■ Working data ■
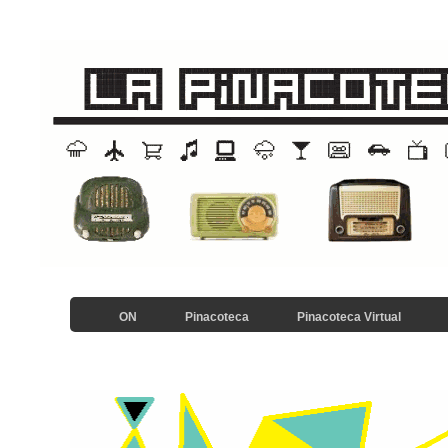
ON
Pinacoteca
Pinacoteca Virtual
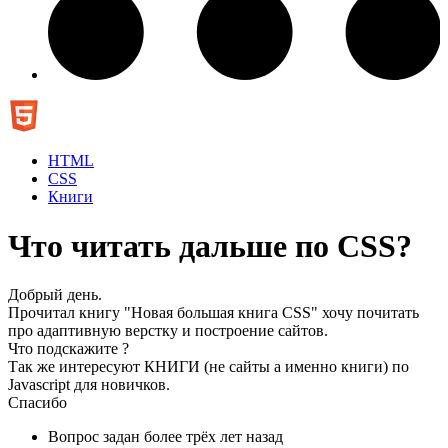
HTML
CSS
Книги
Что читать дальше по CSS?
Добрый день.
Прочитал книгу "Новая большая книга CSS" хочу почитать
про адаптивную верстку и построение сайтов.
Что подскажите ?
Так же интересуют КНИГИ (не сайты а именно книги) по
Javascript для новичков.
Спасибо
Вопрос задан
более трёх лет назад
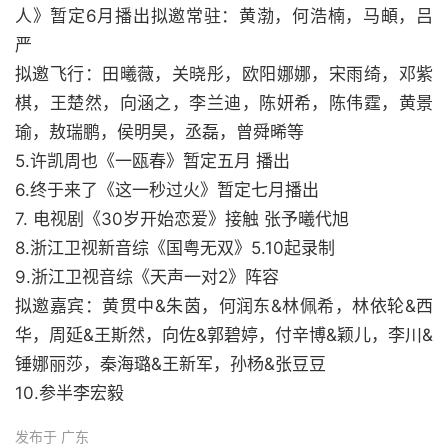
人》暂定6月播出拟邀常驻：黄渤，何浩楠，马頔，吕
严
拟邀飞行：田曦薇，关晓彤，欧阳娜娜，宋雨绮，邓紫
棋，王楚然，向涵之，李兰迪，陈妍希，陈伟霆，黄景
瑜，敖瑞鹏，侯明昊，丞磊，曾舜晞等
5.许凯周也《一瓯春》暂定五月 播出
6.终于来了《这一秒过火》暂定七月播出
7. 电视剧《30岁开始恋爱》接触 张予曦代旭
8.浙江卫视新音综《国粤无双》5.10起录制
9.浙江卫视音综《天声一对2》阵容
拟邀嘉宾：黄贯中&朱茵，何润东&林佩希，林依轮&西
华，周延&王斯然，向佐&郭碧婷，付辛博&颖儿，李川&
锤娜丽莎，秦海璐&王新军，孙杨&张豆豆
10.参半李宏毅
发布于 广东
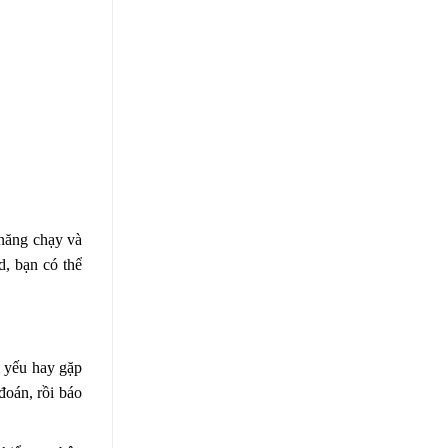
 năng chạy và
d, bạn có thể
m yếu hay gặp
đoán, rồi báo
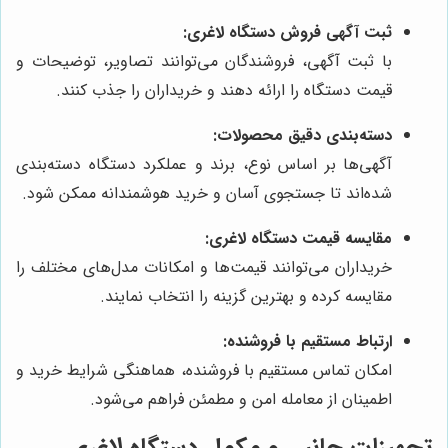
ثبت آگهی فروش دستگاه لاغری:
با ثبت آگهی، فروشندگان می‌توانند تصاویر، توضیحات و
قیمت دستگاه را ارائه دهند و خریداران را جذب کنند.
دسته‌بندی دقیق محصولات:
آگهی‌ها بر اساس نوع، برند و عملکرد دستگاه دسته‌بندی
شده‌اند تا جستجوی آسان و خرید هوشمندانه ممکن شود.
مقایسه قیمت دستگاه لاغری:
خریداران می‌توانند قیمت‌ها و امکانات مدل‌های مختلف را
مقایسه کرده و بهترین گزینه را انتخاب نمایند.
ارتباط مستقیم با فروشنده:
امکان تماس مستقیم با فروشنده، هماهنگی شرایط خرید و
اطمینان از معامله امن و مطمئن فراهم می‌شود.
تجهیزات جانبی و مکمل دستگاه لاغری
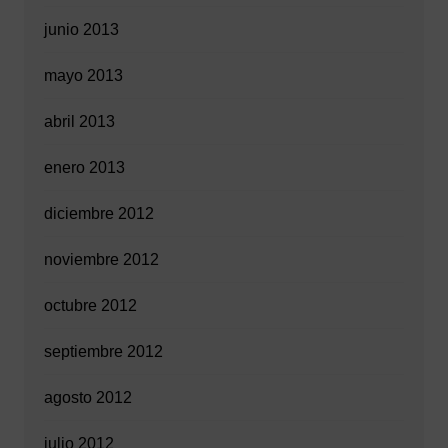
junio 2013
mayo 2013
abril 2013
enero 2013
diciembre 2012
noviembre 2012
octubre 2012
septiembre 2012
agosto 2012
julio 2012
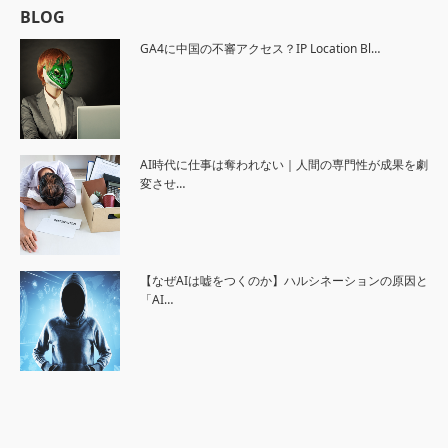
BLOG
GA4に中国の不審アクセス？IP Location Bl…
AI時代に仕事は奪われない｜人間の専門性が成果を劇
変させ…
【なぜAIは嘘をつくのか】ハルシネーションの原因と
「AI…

...

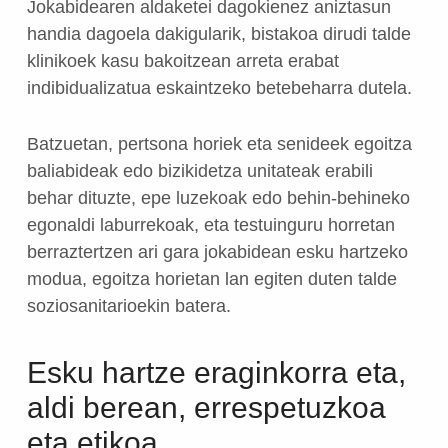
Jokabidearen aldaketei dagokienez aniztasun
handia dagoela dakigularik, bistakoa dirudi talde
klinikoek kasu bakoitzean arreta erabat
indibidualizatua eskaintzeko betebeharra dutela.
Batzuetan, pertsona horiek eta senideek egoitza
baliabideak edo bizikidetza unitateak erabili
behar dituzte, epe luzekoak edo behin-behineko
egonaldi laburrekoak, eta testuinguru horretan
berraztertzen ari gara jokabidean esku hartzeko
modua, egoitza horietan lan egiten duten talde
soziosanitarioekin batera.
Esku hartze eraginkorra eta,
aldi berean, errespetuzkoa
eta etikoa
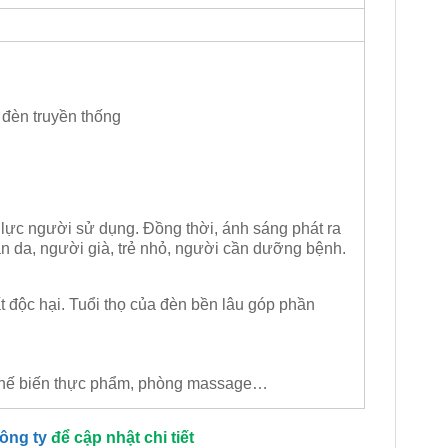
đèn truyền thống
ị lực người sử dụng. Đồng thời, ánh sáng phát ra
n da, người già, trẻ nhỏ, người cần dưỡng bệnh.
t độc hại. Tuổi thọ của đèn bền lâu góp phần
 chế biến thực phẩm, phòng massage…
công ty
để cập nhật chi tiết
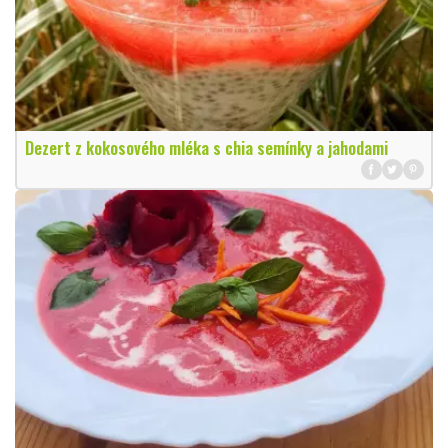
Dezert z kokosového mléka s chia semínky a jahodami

■ What the task asks ■
Once you find the string "دستگاه" in a line of the records, copy that line.

■ Answer section ■
ثبت آگهی فروش دستگاه لاغری:
قیمت دستگاه را ارائه دهند و خریداران را جذب کنند.
آگهی‌ها بر اساس نوع، برند و عملکرد دستگاه دسته‌بندی
مقایسه قیمت دستگاه لاغری:
تجهیزات جانبی و مکمل دستگاه لاغری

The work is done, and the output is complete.